Estou às voltas com mil caixas de mudança. A reforma no apartamento da minha mãe, tipo extreme makeover – começou. Isso sem ela saber de nada e imaginando que ainda conserva o seu apartamento lindamente decorado como outrora. Vou alugá-lo e tentar afastar o fantasma dos boletos. E é um entra e sai de gente. Ganhou visitantes pois fiz um bazar, aliás venho fazendo. Já estou na minha vigésima-quarta edição e vendi quase tudo. Faltam migalhas.
Sábado passado, adentra os salões da Avenida Atlântica, no Leme, uma amiga querida. Não a via fazia tempos. Daquelas lindas, inteiras, maduras. Nem parecia que atravessou tempestades. E dá-lhe água, mas não necessariamente da chuva. Me confessou, enquanto olhava o arsenal de quinquilharias de mammy, que é alcoólatra. Como assim? Nunca soube. Me disse que quem a ensinou a beber foi o seu próprio pai. Aos treze. Achou que estava blindando a filha de problemas futuros, apresentando-lhe logo algo que não devia sorver em grandes goles. Deu ruim.

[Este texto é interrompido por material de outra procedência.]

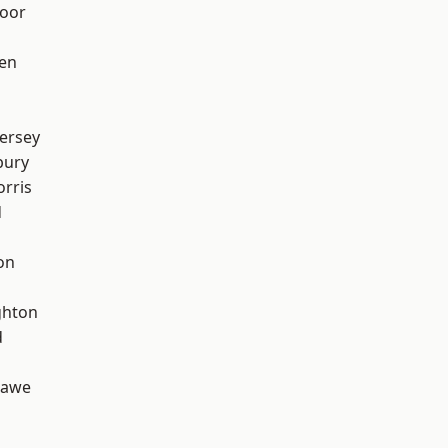
oor
en
ersey
bury
rris
d
on
hton
d
hawe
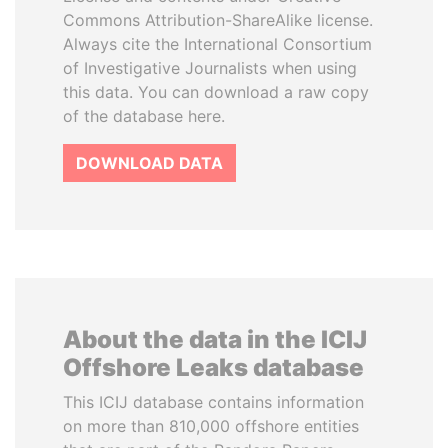
Commons Attribution-ShareAlike license.
Always cite the International Consortium
of Investigative Journalists when using
this data. You can download a raw copy
of the database here.
DOWNLOAD DATA
About the data in the ICIJ
Offshore Leaks database
This ICIJ database contains information
on more than 810,000 offshore entities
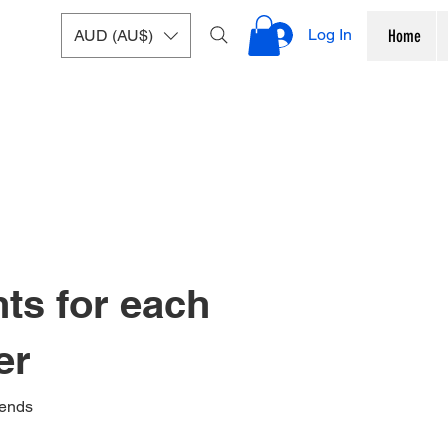
Log In
AUD (AU$)
Home
nts for each
er
iends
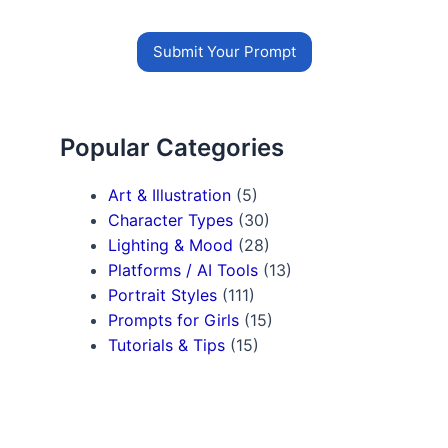
Submit Your Prompt
Popular Categories
Art & Illustration
(5)
Character Types
(30)
Lighting & Mood
(28)
Platforms / AI Tools
(13)
Portrait Styles
(111)
Prompts for Girls
(15)
Tutorials & Tips
(15)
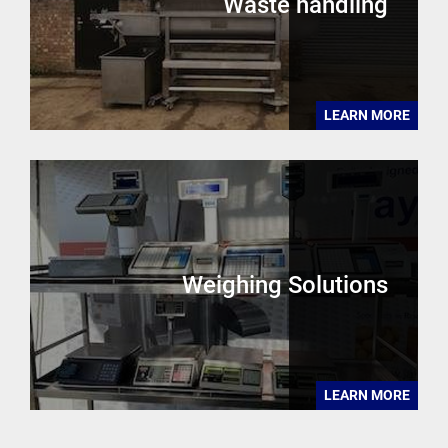
Waste handling
LEARN MORE
Weighing Solutions
LEARN MORE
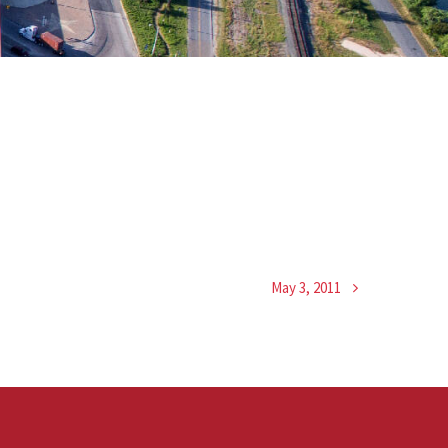
May 3, 2011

Bebeu todas na juventude, adentrou a vida adulta encachaçando e agora, rumo aos 60, está fazendo um inventário dos aguardentes. Ela mesma se isola em clínicas de rehab, de tempos em tempos, para afastar os cálices de si. E eu, naquela inocência típica de quem está ali mais para vender a vida da mãe do que para sentar e escutar a sua recuperação, logo pergunto: “você não tem medo de uma recaída?”
E ela lavra a conversa com a frase mais impactante da semana. Sim. “Eu só tenho medo de mim.”
Sou uma compulsiva em tudo. Preciso a cada dia me dosar. No sexo, no trabalho, no pique e, é claro, na bebida. O freio é meu e é muito injusto quando somos o bem e o mal juntos num só corpo. O espírito até quer dar de santinho, mas o corpo entrega. Pede. Mia. Geme. Esmurra se for preciso. E agora que está sóbria há mais de 1 ano – entendendo que a pandemia foi um horror pra ela – quer contar para o mundo esse seu jeito heroína. Quem tem um adicto em casa sabe o esforço que é para ficar limpo. Só por hoje.
Então eu dedico essa coluna a essa mulher maravilhosa, linda, cheia de vida e, melhor ainda, generosa como sempre foi. Comprou um lindo quadro retratando a estrela guia para os Reis Magos. Hoje ela é pura iluminação. Farol na vida de muitos. Sinaleira para as maduras que acham que não têm jeito consertar algo tão doído. Tem sim. Fátima, essa coluna é pra você.